In [None]:
from selenium import webdriver
from selenium.webdriver.common.by import By
from selenium.webdriver.support.ui import WebDriverWait
from selenium.webdriver.support import expected_conditions as EC
from bs4 import BeautifulSoup
import pandas as pd

def clean_text(text):
    return ' '.join(text.split())  # Menghapus newline dan menggabungkan teks menjadi satu baris

# Inisialisasi driver Chrome
driver = webdriver.Chrome()
driver.set_window_size(1300, 800)

# Baca file CSV yang sudah ada
file_path = 'HasilCrawl.csv'
df_links = pd.read_csv(file_path)

questions_data = []

# Langkah 1: Buka halaman utama Stack Overflow
driver.get("https://stackoverflow.com/")

# Langkah 2: Klik pada link "Tags"
tags_link = WebDriverWait(driver, 10).until(
    EC.element_to_be_clickable((By.LINK_TEXT, "Tags"))
)
tags_link.click()

# Langkah 3: Klik pada tag "Python"
python_tag_link = WebDriverWait(driver, 10).until(
    EC.element_to_be_clickable((By.LINK_TEXT, "Python"))
)
python_tag_link.click()

# Langkah 4: Crawling pertanyaan dari halaman tag Python
content = driver.page_source
soup = BeautifulSoup(content, 'html.parser')

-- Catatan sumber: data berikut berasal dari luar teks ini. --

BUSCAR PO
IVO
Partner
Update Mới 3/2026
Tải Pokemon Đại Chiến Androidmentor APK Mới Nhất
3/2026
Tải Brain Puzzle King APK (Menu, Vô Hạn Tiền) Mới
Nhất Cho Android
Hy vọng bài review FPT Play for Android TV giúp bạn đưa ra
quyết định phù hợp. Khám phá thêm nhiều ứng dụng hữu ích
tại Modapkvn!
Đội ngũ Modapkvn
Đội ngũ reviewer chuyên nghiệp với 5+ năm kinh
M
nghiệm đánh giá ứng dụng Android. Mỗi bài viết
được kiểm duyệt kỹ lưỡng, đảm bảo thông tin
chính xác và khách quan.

# Ekstrak pertanyaan dari ringkasan
for area in soup.find_all('div', class_="s-post-summary js-post-summary"):
    title = area.find('a', class_="s-link").get_text(strip=True)  # Judul pertanyaan
    question_excerpt = clean_text(area.find('div', class_="s-post-summary--content-excerpt").get_text(strip=True))  # Ringkasan pertanyaan
    votes = area.select_one('.s-post-summary--stats-item__emphasized .s-post-summary--stats-item-number').get_text(strip=True)  # Jumlah vote
    answers = area.select_one('.s-post-summary--stats-item:nth-child(2) .s-post-summary--stats-item-number').get_text(strip=True)  # Jumlah jawaban
    views = area.select_one('.s-post-summary--stats-item:nth-child(3) .s-post-summary--stats-item-number').get_text(strip=True)  # Jumlah tampilan
    tags = [tag.get_text(strip=True) for tag in area.select('.s-post-summary--meta-tags .post-tag')]  # Tag pertanyaan
    author = area.select_one('.s-user-card--info .flex--item').get_text(strip=True) if area.select_one('.s-user-card--info .flex--item') else 'Anonymous'  # Penulis
    reputation = area.select_one('.s-user-card--rep').get_text(strip=True) if area.select_one('.s-user-card--rep') else '0'  # Reputasi
    link = "https://stackoverflow.com" + area.find('a', class_="s-link")['href']  # Link pertanyaan

    # Simpan data ke dalam dictionary
    question_info = {
        'Title': title,
        'Excerpt': question_excerpt,
        'Votes': votes,
        'Answers': answers,
        'Views': views,
        'Tags': ', '.join(tags),
        'Author': author,
        'Reputation': reputation,
        'Link': link
    }

    questions_data.append(question_info)

# Setelah mengambil data ringkasan, sekarang ambil detail dari setiap pertanyaan yang ada di df_links
for index, row in df_links.iterrows():
    link = row['Link_question']  # Mengambil link pertanyaan dari DataFrame
    driver.get(link)  # Kunjungi link pertanyaan
    question_content = driver.page_source
    question_soup = BeautifulSoup(question_content, 'html.parser')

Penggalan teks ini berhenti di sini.